TASK ITEM: Return only the final portion of the entries: the line with "보이스 뉴스 (854, 10)" and every line after it, each one exact.

[Stored data]
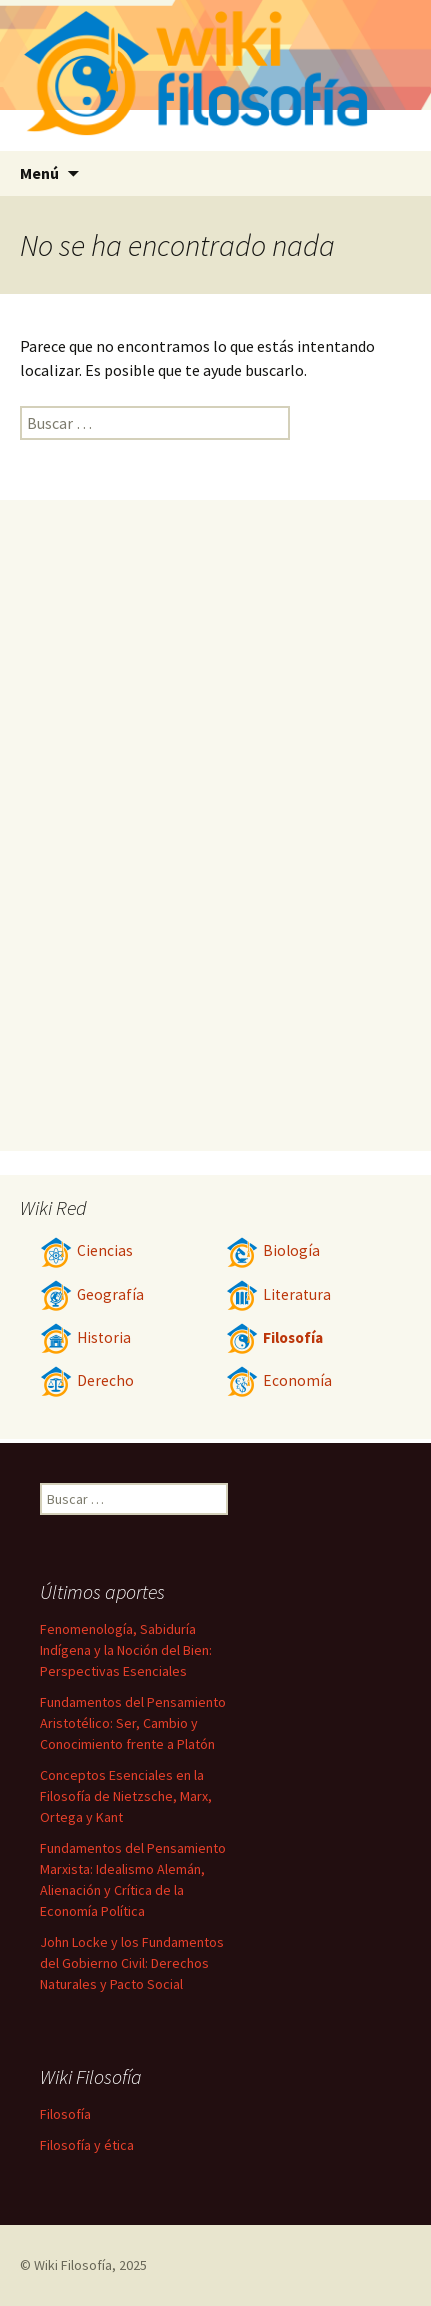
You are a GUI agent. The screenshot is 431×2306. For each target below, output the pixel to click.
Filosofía (274, 1337)
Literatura (278, 1294)
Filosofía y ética (87, 2145)
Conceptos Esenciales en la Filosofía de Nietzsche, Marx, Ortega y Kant (126, 1796)
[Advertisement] (215, 825)
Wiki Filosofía (73, 2265)
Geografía (92, 1294)
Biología (273, 1250)
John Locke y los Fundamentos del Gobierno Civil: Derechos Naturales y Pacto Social (132, 1963)
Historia (85, 1337)
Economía (279, 1380)
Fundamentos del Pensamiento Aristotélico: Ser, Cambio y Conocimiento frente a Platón (133, 1723)
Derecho (87, 1380)
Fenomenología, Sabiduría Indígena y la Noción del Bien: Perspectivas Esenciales (126, 1650)
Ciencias (86, 1250)
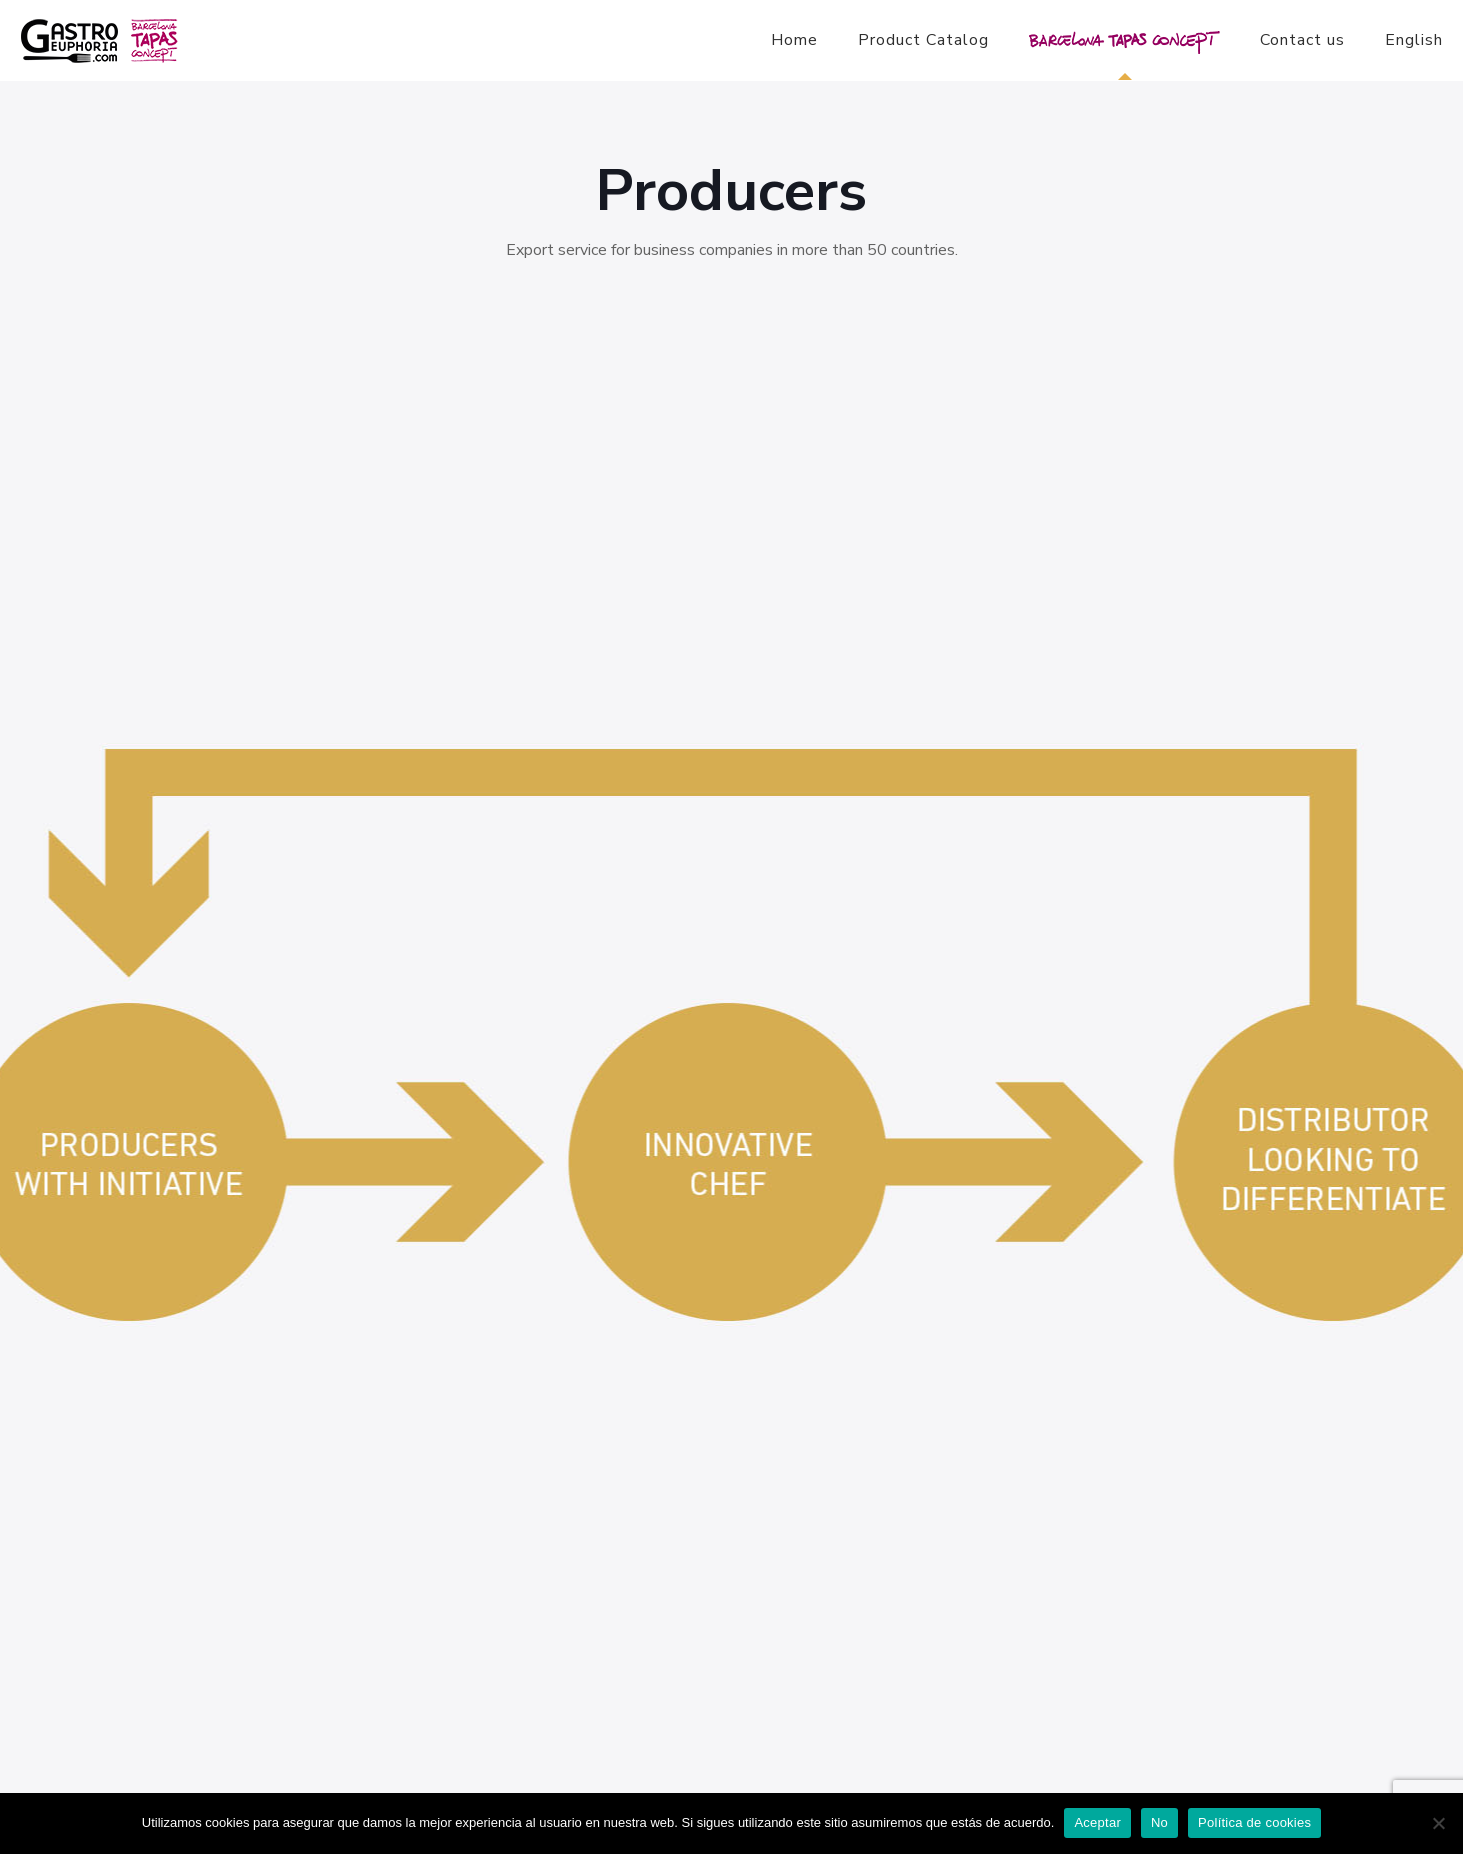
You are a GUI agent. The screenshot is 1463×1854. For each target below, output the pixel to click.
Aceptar (1097, 1822)
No (1159, 1822)
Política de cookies (1254, 1822)
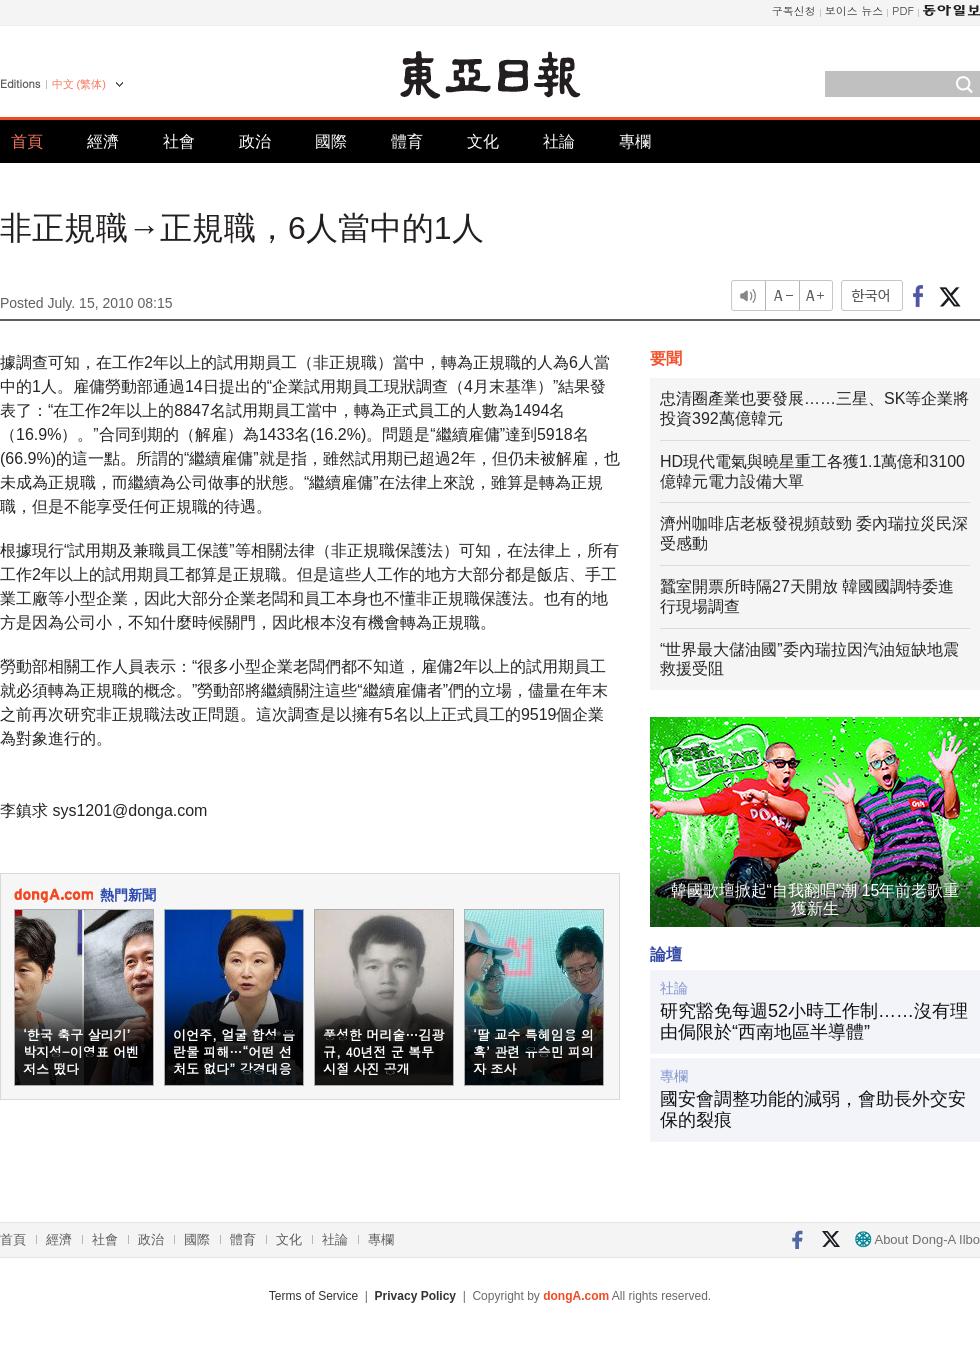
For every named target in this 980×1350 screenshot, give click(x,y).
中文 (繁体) (79, 84)
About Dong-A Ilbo (917, 1239)
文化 (483, 141)
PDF (903, 10)
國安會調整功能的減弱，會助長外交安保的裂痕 (813, 1110)
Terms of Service (313, 1296)
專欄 (635, 141)
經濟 (103, 141)
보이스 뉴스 (854, 10)
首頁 (27, 141)
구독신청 (794, 10)
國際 (331, 141)
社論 (559, 141)
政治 (255, 141)
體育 (407, 141)
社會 (179, 141)
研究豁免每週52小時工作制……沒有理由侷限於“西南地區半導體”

COMPLETED EXERCISE:
보이스 뉴스 (854, 10)
首頁 (27, 141)
구독신청 (794, 10)
國際 (331, 141)
社論 (559, 141)
政治 (255, 141)
體育 (407, 141)
社會 (179, 141)
研究豁免每週52小時工作制……沒有理由侷限於“西南地區半導體”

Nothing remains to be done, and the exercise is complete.